> _EXERCISE DESCRIPTION_: Find the line with "Americans’ credit card" in the records below. Copy it and every line after it, up to and including the line with "highs in the".

> _DATASET CONTENT_:
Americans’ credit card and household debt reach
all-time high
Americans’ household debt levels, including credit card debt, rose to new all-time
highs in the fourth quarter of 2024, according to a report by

* * *

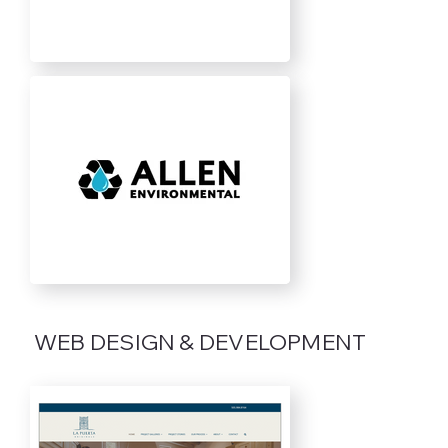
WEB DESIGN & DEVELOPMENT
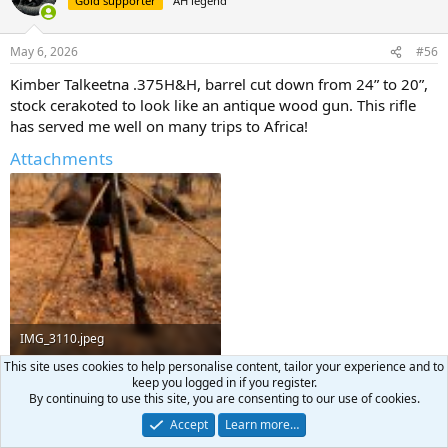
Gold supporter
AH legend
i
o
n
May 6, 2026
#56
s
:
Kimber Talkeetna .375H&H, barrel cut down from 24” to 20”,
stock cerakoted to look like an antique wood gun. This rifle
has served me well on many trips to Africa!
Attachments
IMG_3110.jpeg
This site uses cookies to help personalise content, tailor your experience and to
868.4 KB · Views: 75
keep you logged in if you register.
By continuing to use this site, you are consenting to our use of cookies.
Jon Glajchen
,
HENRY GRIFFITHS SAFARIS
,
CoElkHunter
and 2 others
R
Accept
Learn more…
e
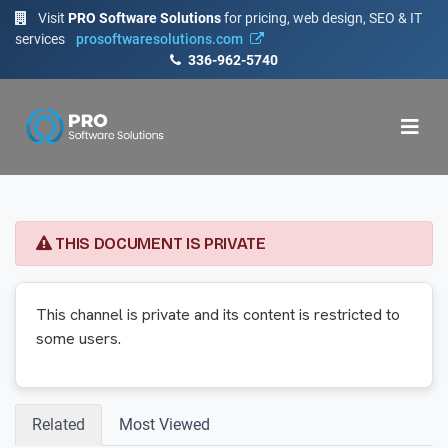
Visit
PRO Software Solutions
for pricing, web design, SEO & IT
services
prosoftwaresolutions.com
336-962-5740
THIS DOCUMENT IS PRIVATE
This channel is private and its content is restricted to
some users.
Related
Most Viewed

> _OUTPUT FOR THIS TASK_:
Americans’ credit card and household debt reach
all-time high
Americans’ household debt levels, including credit card debt, rose to new all-time
highs in the fourth quarter of 2024, according to a report by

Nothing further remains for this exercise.